Por todas essas razões, no Projeto de Reforma do Código de Processo Penal, de nº 156/09, oriundo do anteprojeto elaborado pela Comissão de Juristas criada pelo Requerimento nº 227, de 2008, do Senado Federal, optou-se por ampliar o número de jurados integrantes do Conselho de Sentença de sete para oito.
Na sistemática do Projeto em comento, o empate favorece a defesa, portanto, as condenações só podem se dar por maioria qualificada (5 votos a 3, pelo menos).(1) A mesma disciplina foi mantida no primeiro substitutivo apresentado a partir do Projeto de Lei nº 156/09 e da análise de 47 outras proposições.
Sem dúvida alguma, a principal inovação – e digna de aplausos – do novo Código de Processo Penal no procedimento do Tribunal do Júri era essa. 

No entanto, no segundo substitutivo apresentado, que já foi aprovado em primeiro turno pelo plenário do Senado*, marcante retrocesso ocorreu com o retorno ao status quo ante. Eliminou-se a formação do Conselho de Sentença por oito jurados, voltando ele a ser integrado por sete jurados, tal qual se verifica na atual sistemática. 

Argumentou-se que a defesa sairia francamente favorecida com a possibilidade de absolvição pelo empate e que as condenações dificilmente ocorreriam. No entanto, quer-nos parecer que questão de tão graves decorrências para o individuo que se vê condenado pelo Tribunal do Júri à elevada pena, sem decisão fundamentada para tanto, com reduzidíssimas possibilidades de novo julgamento, não pode ser discutida a partir desses parâmetros. 

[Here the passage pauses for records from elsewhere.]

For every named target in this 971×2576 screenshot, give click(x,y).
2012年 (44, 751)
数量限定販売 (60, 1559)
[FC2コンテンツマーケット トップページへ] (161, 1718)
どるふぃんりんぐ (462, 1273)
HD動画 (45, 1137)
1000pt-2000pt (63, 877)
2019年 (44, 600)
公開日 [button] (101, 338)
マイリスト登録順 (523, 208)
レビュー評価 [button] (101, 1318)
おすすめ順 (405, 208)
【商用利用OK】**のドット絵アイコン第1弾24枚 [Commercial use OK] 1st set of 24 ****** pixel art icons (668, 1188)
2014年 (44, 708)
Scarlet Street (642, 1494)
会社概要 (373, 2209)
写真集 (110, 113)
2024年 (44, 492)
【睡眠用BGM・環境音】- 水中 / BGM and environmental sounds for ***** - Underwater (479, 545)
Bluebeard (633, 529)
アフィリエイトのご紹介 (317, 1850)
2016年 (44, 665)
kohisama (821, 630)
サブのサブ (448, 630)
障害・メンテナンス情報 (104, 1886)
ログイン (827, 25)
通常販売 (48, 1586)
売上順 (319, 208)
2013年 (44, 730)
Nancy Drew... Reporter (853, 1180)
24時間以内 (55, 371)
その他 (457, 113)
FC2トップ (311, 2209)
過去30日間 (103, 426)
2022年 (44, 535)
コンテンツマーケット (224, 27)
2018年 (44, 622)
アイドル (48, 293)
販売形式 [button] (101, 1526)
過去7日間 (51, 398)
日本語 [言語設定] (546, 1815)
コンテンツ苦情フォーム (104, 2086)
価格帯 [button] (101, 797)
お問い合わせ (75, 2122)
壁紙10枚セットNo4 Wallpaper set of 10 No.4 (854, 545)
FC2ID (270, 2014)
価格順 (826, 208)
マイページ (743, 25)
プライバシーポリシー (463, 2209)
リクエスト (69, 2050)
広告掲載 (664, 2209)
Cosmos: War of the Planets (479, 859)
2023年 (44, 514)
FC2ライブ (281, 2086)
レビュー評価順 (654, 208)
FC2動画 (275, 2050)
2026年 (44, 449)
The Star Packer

A ótica constitucional aponta para raciocínio totalmente diverso: o Estado brasileiro elegeu a dignidade humana como um de seus fundamentos e a adoção da maioria qualificada como requisito para condenação no Tribunal do Júri com ela condiz inteiramente. É o mínimo de garantia que se pode fornecer ao acusado no Tribunal do Júri que, em contrapartida, poderá ter contra si prolatada condenação sem fundamentação e com possibilidades limitadas de novo julgamento. Em outras palavras: o critério da maioria qualificada para condenações no Tribunal do Júri restabelece um equilíbrio até então inexistente entre os acusados de quaisquer outros delitos e os acusados julgados pelo Tribunal do Júri. Isto porque, no Tribunal do Júri, por seus contornos constitucionais, em especial, sua natureza e formação por juízes leigos e pela soberania de seus veredictos, operam-se relevantes restrições de direitos fundamentais que qualquer acusado tem: o direito ao provimento jurisdicional motivado, a teor do que prescreve o art. 93, inciso IX, da Constituição Federal e o direito ao duplo grau de jurisdição, em toda sua extensão, extraído da cláusula do devido processo legal, art. 5o, inciso LIV, do Texto Constitucional. 

Por outro lado, para não perpetuar o atual quadro de desigualdade e iniquidade entre os acusados julgados pelo Tribunal do Júri e os demais, ainda que não se mantivesse, no novo Código de Processo Penal, a exigência de condenação por maioria qualificada, para suplantar o problema, poder-se-ia pensar na recriação do protesto por novo júri. Não nos moldes anteriormente vigentes, calcado exclusivamente no quantum de pena resultante da condenação no Tribunal do Júri, mas baseado exatamente no critério da condenação por maioria simples. 

A esse respeito, escreveu, na doutrina, o eminente Professor Gustavo Badaró,(2) recordando que, em legislações estaduais passadas, já adotou-se, como fundamento do protesto por novo júri, a condenação por maioria simples, citando nesse sentido, entre outros, os diplomas paulistas consubstanciados na Lei estadual nº 18, de 21.11.1891, na Lei estadual nº 80, de 25.08.1892, e no Decreto nº 1.575, de 19.02.1908.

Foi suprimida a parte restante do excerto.